Fub.DLL - History & Technical Stuff

I first started writing a graphical map & scenario editor. Since Visual Basic 6.0 has become my language of choice, that is the language I used. At some point during the course of developing the editor, I wanted some random maps to work with. Next thing I know, I had spent almost as much time working on making random maps as I had working on the rest of the editor. So I decided to continue working on the random map maker, and put it out as a DLL prior to finishing the editor. 

This is when I discovered that VB does not have the ability to create normal DLLs. So, armed with almost no C++ knowledge, I embarked upon creating an ActiveX DLL from the VB code I had written, and then calling that from a regular DLL written in C++. I got through what should have been the hardest part, actually making a successful call, only to discover that I cannot pass an array parameter to the VB ActiveX DLL in a way that the VB code can modify the array! If you are aware of the technical specs for a World Build DLL, then you understand what a huge stumbling block this is.

Mark gave me the idea that finally worked. After the C++ "shell" code calls the main function exposed by VB and control returns to C++, the C++ code makes a series of calls to other exposed VB functions, basically sending array position as a parameter, and receiving the value of that position as a return value. While this is not as elegant as an array parameter would be, it is surprisingly quick, even for a max sized map!

Here is the history behind the shapes and building algorithms. I started with some code that just placed a single square on the map and randomly added squares until the desired size land mass was created. The problem with this algorithm was that all land masses over a certain size (say 100 squares or so) ended up being the same shape, a roughly circular blob.

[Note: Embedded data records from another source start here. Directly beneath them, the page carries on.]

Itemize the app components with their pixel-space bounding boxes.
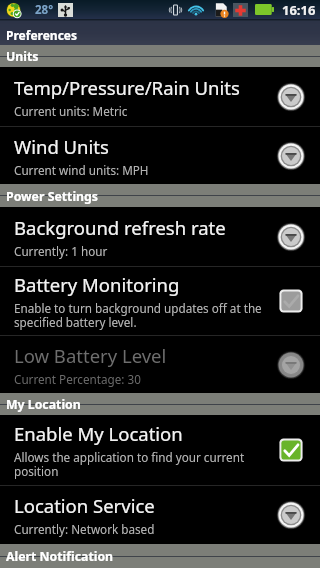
staticText: Wind Units [14, 134, 109, 159]
staticText: 16:16 [282, 1, 316, 19]
button[interactable]: Background refresh rate [0, 207, 320, 266]
button[interactable]: Enable My Location [0, 415, 320, 485]
staticText: Enable My Location [14, 421, 183, 446]
staticText: Low Battery Level [14, 343, 167, 368]
staticText: My Location [6, 396, 81, 413]
button[interactable]: Open options [276, 80, 306, 114]
button[interactable]: Open options [276, 348, 306, 382]
staticText: Enable to turn background updates off at… [14, 300, 262, 331]
button[interactable]: Checked [276, 433, 306, 467]
staticText: Alert Notification [6, 548, 114, 565]
button[interactable]: Battery Monitoring [0, 267, 320, 335]
button[interactable]: Low Battery Level [0, 336, 320, 393]
button[interactable]: Open options [276, 498, 306, 532]
staticText: 28° [35, 2, 54, 18]
staticText: Location Service [14, 493, 155, 518]
staticText: Current Percentage: 30 [14, 371, 141, 387]
staticText: Background refresh rate [14, 215, 226, 240]
button[interactable]: Open options [276, 139, 306, 173]
staticText: Battery Monitoring [14, 272, 180, 297]
staticText: Power Settings [6, 188, 99, 205]
button[interactable]: Location Service [0, 486, 320, 544]
staticText: Temp/Pressure/Rain Units [14, 75, 240, 100]
button[interactable]: Open options [276, 220, 306, 254]
button[interactable]: Wind Units [0, 127, 320, 184]
staticText: Allows the application to find your curr… [14, 449, 245, 480]
staticText: Current wind units: MPH [14, 162, 149, 178]
staticText: Currently: Network based [14, 521, 155, 537]
button[interactable]: Unchecked [276, 284, 306, 318]
staticText: Current units: Metric [14, 103, 128, 119]
staticText: Preferences [6, 27, 78, 43]
staticText: Units [6, 48, 39, 65]
staticText: Currently: 1 hour [14, 243, 108, 259]
button[interactable]: Temp/Pressure/Rain Units [0, 67, 320, 126]
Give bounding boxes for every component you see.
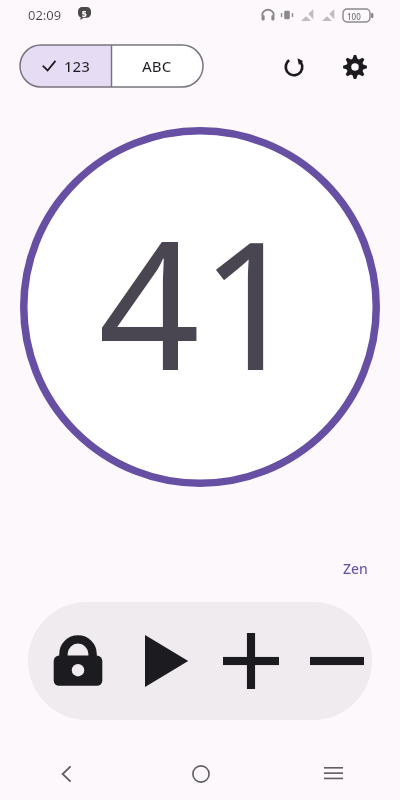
- button[interactable]: 123: [20, 45, 111, 87]
- staticText: 5: [82, 8, 87, 19]
- button[interactable]: Home: [134, 748, 267, 800]
- button[interactable]: Settings: [336, 48, 374, 86]
- button[interactable]: Lock: [38, 621, 118, 701]
- staticText: 100: [347, 11, 361, 22]
- staticText: 41: [98, 180, 302, 422]
- button[interactable]: Zen: [320, 556, 368, 580]
- button[interactable]: Decrease: [298, 622, 372, 700]
- button[interactable]: Increase: [212, 622, 290, 700]
- button[interactable]: Back: [0, 748, 134, 800]
- button[interactable]: Play: [126, 622, 204, 700]
- staticText: ABC: [142, 56, 172, 76]
- button[interactable]: Recents: [267, 748, 400, 800]
- button[interactable]: Refresh: [275, 48, 313, 86]
- staticText: Zen: [343, 559, 368, 578]
- staticText: 123: [64, 56, 90, 76]
- button[interactable]: ABC: [111, 45, 203, 87]
- staticText: 02:09: [28, 6, 62, 24]
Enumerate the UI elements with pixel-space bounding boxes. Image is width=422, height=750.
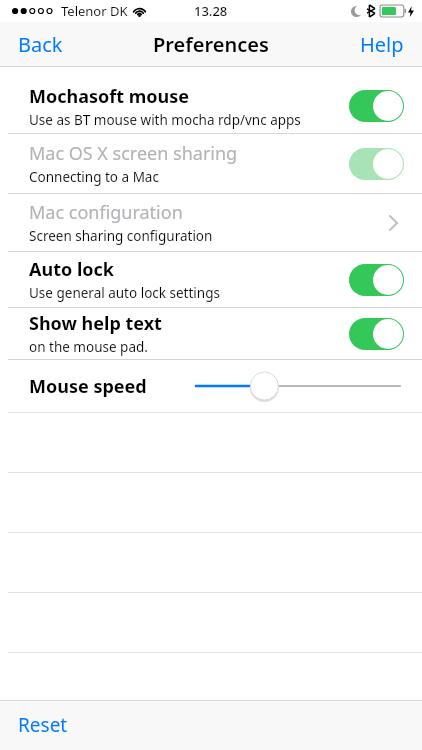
staticText: Auto lock: [29, 257, 114, 282]
button[interactable]: Toggle: [349, 148, 404, 180]
button[interactable]: Mac configuration: [0, 194, 422, 251]
button[interactable]: Back: [0, 23, 81, 66]
staticText: Help: [360, 31, 404, 58]
staticText: Connecting to a Mac: [29, 168, 159, 186]
button[interactable]: Mac OS X screen sharing: [0, 134, 422, 193]
staticText: Use general auto lock settings: [29, 284, 220, 302]
button[interactable]: Toggle: [349, 90, 404, 122]
staticText: on the mouse pad.: [29, 338, 148, 356]
staticText: Mac configuration: [29, 200, 183, 225]
button[interactable]: Mochasoft mouse: [0, 79, 422, 133]
staticText: Preferences: [153, 31, 269, 58]
button[interactable]: Mouse speed slider: [188, 366, 408, 406]
button[interactable]: Show help text: [0, 308, 422, 359]
staticText: Reset: [18, 712, 68, 738]
staticText: Back: [18, 31, 63, 58]
button[interactable]: Toggle: [349, 264, 404, 296]
staticText: Show help text: [29, 311, 162, 336]
staticText: Screen sharing configuration: [29, 227, 213, 245]
button[interactable]: Reset: [0, 702, 86, 748]
other: Open Mac configuration: [382, 212, 404, 234]
button[interactable]: Help: [342, 23, 422, 66]
staticText: Mouse speed: [29, 374, 147, 399]
staticText: Telenor DK: [61, 2, 128, 20]
staticText: Mac OS X screen sharing: [29, 141, 238, 166]
button[interactable]: Auto lock: [0, 252, 422, 307]
button[interactable]: Toggle: [349, 318, 404, 350]
staticText: Use as BT mouse with mocha rdp/vnc apps: [29, 111, 301, 129]
staticText: Mochasoft mouse: [29, 84, 190, 109]
staticText: 13.28: [194, 2, 228, 20]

So I started building known "shapes", then adding random squares to make something unique. (So, looking at the final three algorithms implemented, "shapes" was actually the first one written.) Adding new shapes became as fun to me as anything else; call me a geek, I guess, it is pure geometry and algebra. At the small level, less than 500 or so squares, this worked very well. However, as the land mass grew larger, the base shape became very recognizable. Like my "blob" algorithm, randomly adding a lot of squares simply padded the original shape. So, I played with the concept of limiting where the random squares were added. This was much better, as I was able to achieve a random(ish) coastline, and some large irregularities.

OK, if you have read this far on this page, you must be a real EDIE geek like me.  I'm also assuming that you have downloaded and installed the program.  I've got a little treat for you that is undocumented anywhere else: Press Alt-F5 anytime before clicking on "Build", this will activate a "Watch-Build" option that I built into the program to help with some de-bugging.  If, while watching, you want to stop watching but continue the build in progress, just press Alt-F5 again to turn it off.  One last thing, if you are reading about this for the first time on this website, please email me, I'd really like to know!  Now, back to the boring history stuff...

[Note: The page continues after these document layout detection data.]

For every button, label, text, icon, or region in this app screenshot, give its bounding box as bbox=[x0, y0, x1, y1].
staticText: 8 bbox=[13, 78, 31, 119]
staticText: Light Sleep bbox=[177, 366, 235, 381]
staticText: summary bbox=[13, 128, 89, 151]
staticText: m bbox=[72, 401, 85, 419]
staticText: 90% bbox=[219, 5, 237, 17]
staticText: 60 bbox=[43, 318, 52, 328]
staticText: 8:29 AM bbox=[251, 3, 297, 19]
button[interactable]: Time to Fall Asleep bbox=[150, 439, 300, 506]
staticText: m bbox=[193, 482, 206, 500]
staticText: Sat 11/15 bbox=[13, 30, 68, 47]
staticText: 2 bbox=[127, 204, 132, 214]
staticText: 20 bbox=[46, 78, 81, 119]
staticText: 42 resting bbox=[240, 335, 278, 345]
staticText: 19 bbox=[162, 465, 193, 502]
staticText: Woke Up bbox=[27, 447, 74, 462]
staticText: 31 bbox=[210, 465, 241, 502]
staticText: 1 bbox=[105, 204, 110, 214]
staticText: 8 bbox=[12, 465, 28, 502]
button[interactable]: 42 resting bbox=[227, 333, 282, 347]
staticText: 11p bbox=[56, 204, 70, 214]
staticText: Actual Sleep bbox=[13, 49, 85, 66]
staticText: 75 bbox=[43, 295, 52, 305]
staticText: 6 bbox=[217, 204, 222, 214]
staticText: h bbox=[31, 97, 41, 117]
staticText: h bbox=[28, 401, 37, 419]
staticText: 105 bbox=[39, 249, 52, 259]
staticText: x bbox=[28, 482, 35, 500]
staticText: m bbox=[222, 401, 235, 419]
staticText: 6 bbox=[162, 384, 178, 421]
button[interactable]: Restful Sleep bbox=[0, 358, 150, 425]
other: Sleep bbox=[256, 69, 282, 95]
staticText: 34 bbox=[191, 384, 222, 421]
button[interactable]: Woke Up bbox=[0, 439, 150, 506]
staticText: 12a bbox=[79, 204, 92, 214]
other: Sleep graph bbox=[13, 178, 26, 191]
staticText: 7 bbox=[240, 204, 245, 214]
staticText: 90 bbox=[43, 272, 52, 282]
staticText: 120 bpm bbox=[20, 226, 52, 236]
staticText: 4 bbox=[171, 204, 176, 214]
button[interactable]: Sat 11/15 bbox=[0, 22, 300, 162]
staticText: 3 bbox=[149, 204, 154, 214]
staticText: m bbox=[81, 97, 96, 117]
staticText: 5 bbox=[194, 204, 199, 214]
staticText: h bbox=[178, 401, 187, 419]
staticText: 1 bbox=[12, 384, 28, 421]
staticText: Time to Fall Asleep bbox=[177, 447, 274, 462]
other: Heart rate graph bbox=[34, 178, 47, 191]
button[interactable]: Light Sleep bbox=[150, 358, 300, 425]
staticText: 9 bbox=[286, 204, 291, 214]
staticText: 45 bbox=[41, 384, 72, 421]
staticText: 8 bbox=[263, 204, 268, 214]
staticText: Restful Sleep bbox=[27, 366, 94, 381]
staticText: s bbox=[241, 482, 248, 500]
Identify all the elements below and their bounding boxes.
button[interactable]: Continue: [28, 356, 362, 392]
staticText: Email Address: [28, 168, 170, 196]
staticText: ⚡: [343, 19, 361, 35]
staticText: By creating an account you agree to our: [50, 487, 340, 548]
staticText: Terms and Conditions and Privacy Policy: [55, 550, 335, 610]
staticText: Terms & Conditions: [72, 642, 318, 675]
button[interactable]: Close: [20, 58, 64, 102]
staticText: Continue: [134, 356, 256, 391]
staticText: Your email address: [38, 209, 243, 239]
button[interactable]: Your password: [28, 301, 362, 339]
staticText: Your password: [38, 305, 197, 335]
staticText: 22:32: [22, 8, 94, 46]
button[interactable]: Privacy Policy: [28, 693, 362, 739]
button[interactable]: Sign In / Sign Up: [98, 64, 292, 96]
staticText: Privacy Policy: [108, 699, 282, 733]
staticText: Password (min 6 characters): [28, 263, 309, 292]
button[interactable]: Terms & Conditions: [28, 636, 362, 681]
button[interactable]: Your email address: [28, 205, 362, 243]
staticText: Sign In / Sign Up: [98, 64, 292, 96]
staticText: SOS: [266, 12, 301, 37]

As I was working on the "Erratic Pad" part of the shape algorithm, I realized that I could use the same concept to build random blobs with distinct shapes. This led to the Blob version 2 algorithm, which I have renamed the "Wandering Blob" algorithm. I liked the results, and this quickly became my favorite over "shapes". But, I noticed that as I tried to make the shape more interesting, or erratic, the result had a lot of "holes", or land-locked lakes, and this was undesirable to me. Try using 80/3 as the first two values for the Wandering Blob to see similar results.

This led to the Blob v3 algorithm, which I have renamed the "Stick Blob" algorithm. Here, the base shape is created by starting with a few scattered squares (points), then connecting them (resulting in sticks). The main problem I had with this was that small land masses tended to end up as mostly sticks with only a few additional random squares. To overcome this I try to ensure that no more than 1/3 of the entire land mass is used in making "sticks".